**ASSIGNED TASK**
Start at the line in the entries below that contains "Press (1168, 16)", stop at the line that contains "Eventi (923, 74)", and output exactly the lines in that span, both ends included.
Segment Start: SUPPLIED MATERIAL
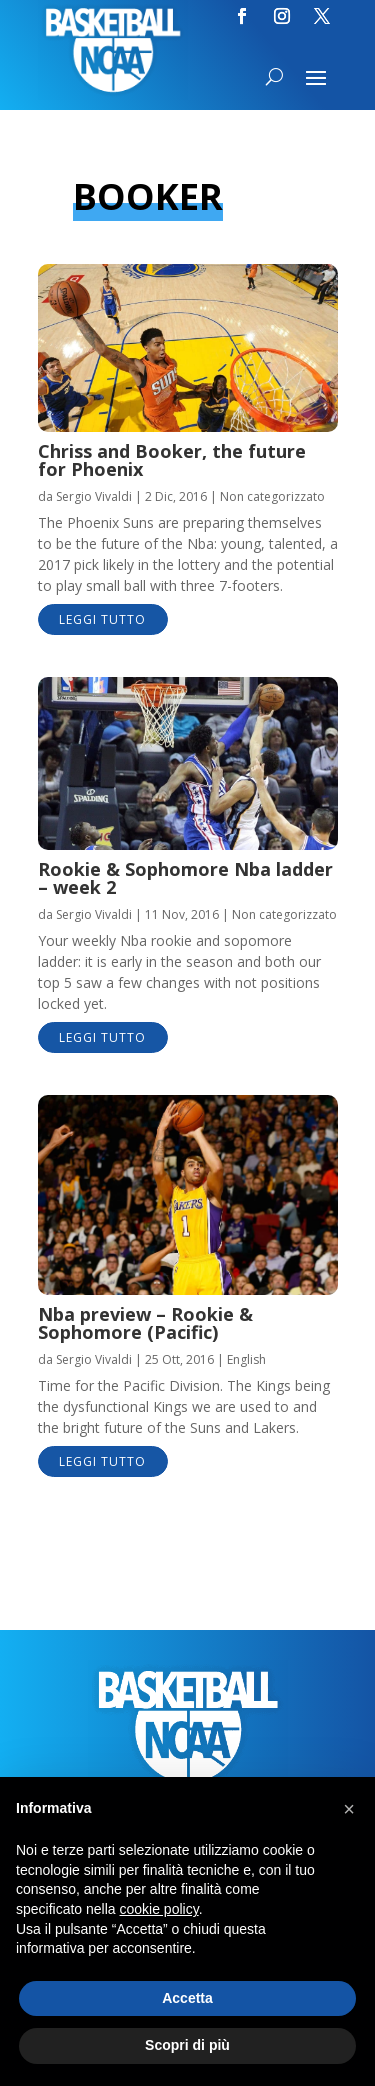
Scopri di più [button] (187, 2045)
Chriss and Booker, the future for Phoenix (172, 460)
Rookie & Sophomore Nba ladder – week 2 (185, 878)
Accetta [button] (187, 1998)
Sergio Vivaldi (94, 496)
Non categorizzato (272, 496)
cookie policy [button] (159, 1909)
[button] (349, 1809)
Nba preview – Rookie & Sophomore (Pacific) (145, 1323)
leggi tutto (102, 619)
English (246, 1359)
Segment End: SUPPLIED MATERIAL
Segment Start: SUPPLIED MATERIAL
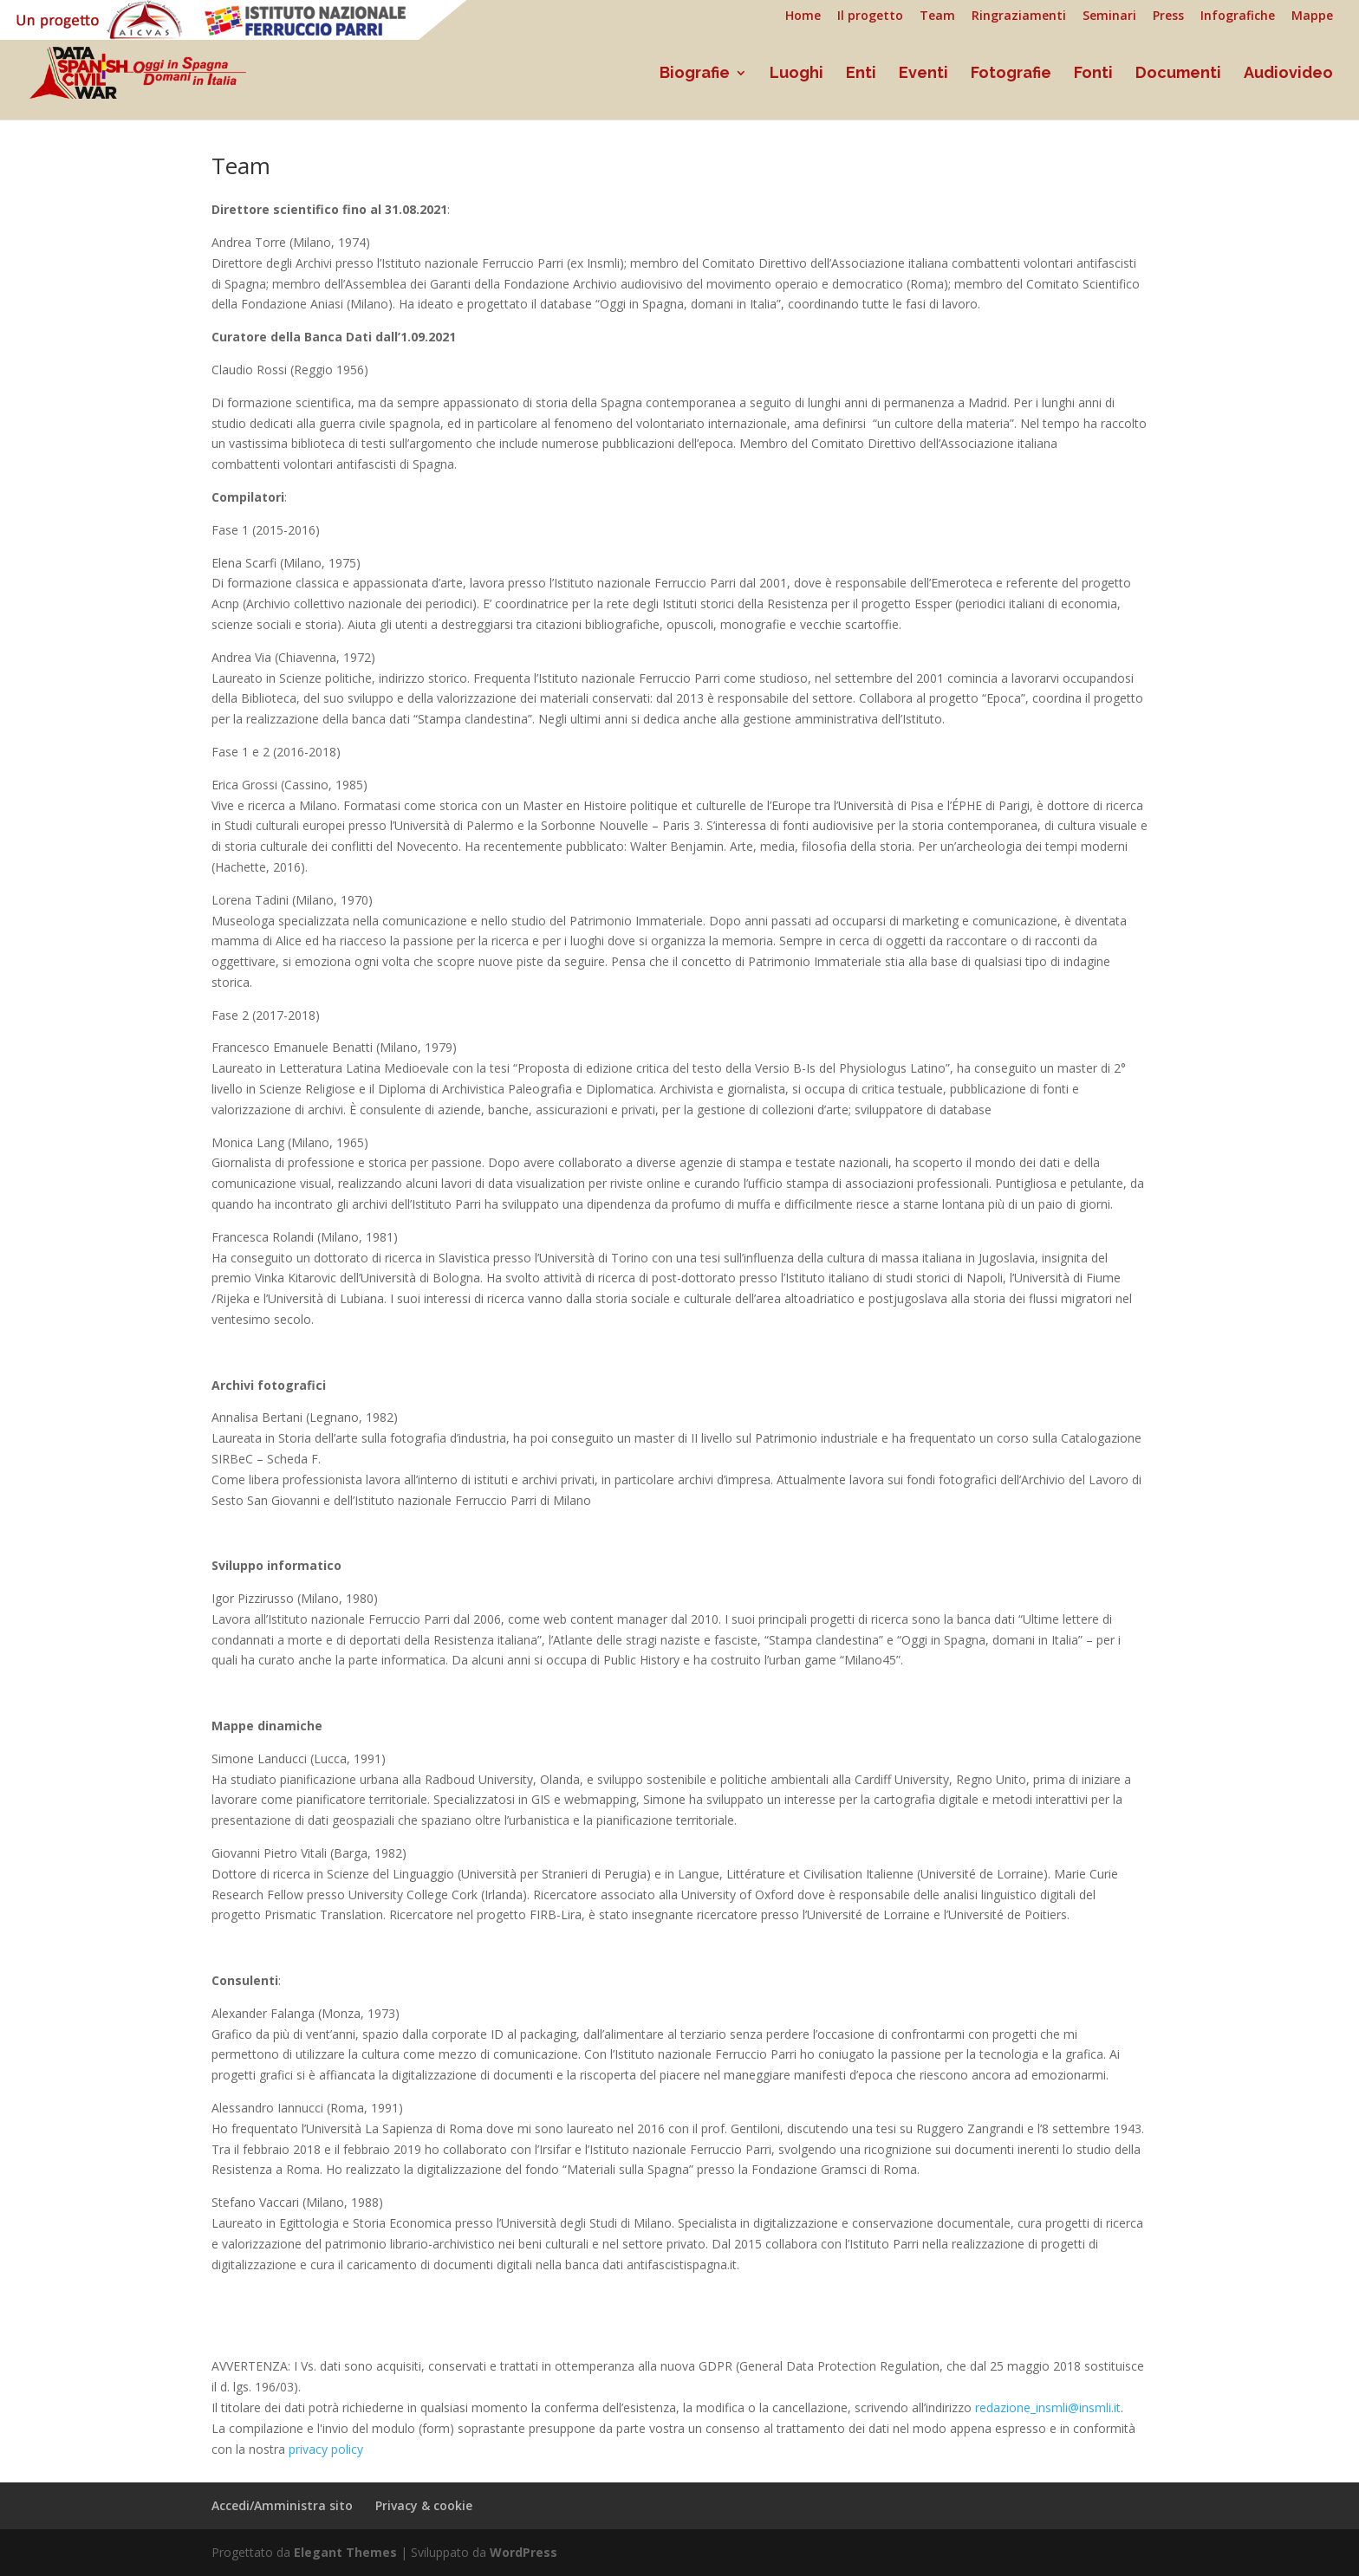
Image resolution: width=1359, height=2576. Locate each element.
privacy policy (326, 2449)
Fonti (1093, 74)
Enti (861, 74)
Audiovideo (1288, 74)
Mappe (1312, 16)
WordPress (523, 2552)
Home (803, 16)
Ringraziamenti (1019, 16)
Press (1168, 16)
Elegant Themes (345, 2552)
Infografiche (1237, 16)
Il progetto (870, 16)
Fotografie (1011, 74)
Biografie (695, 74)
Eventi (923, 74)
Segment End: SUPPLIED MATERIAL
**RESPONSE TO THIS TASK**
Press (1168, 16)
Elegant Themes (345, 2552)
Infografiche (1237, 16)
Il progetto (870, 16)
Fotografie (1011, 74)
Biografie (695, 74)
Eventi (923, 74)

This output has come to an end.